Jacob Beningo (09:15)

Oh, absolutely. I’ve actually done the experiment where we had entry level engineers, they wrote some code for a system. The system as it turned out was not, let’s say running to the real time level that it should. It was using like 85 % of the CPU. We took an AI and had it run through the code and it actually took it from about 85 % CPU utilization down to about, I’ll say it was like 52%, drastic improvement. And then we took a senior level engineer like myself to come in and rewrite that code. And we got it down to like 40%.

That kind of gives you a little bit of a feel from a real time perspective of where these tools currently are at. AI doesn’t really understand how to fully optimize for the end targets. It just doesn’t have that experience. It’s mostly trained on code that’s open source. Maybe it’s C language being used for some other app, a type of application on a desktop or C plus plus for data science or something where they’re not as concerned with efficiency and performance.

Paul Ducklin (10:08)

You have a certain amount of memory. It comes with, the system on chip and that’s that. So how do you look for mistakes like that in AI generated code? Certainly as a writer, I noticed that a lot of what the AI writing bots do, they often write rather nice prose, trying to say what you want to hear, even if with the best one in the world, it’s told you the opposite of what is true because it just started from a false premise.

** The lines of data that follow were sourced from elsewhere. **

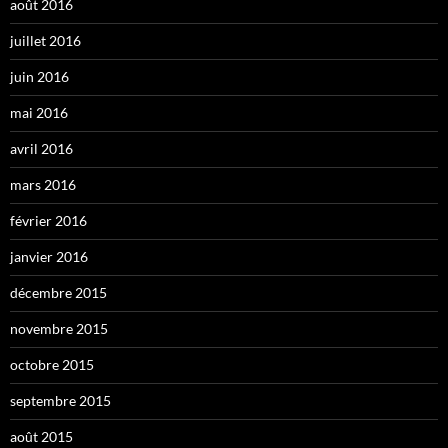
août 2016
juillet 2016
juin 2016
mai 2016
avril 2016
mars 2016
février 2016
janvier 2016
décembre 2015
novembre 2015
octobre 2015
septembre 2015
août 2015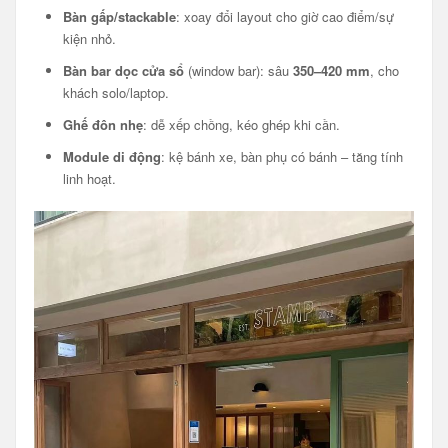
Bàn gấp/stackable
: xoay đổi layout cho giờ cao điểm/sự
kiện nhỏ.
Bàn bar dọc cửa sổ
(window bar): sâu
350–420 mm
, cho
khách solo/laptop.
Ghế đôn nhẹ
: dễ xếp chồng, kéo ghép khi cần.
Module di động
: kệ bánh xe, bàn phụ có bánh – tăng tính
linh hoạt.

How do you deal with what you might call the devil in the details with AI generated code, particularly when it comes to real time operating systems, things like memory consumption, power usage, response time, determinism.

Jacob Beningo (10:53)

We’ll start with the first part that you mentioned there, which was how do we recognize and look at the code and kind of make sure that it’s meeting what we want it to do. One of the things that I have done in my development is I don’t allow AI to just run off and do a whole bunch of stuff at once. You’ll find that a lot of tools out there, they’re very much trying to push agentic workflows. Yes. Where you tell it a little bit of information and it just runs and just goes, goes, goes, goes, goes. I’d very much constrain it to, I want to do this one little thing and just let it generate a little bit of code.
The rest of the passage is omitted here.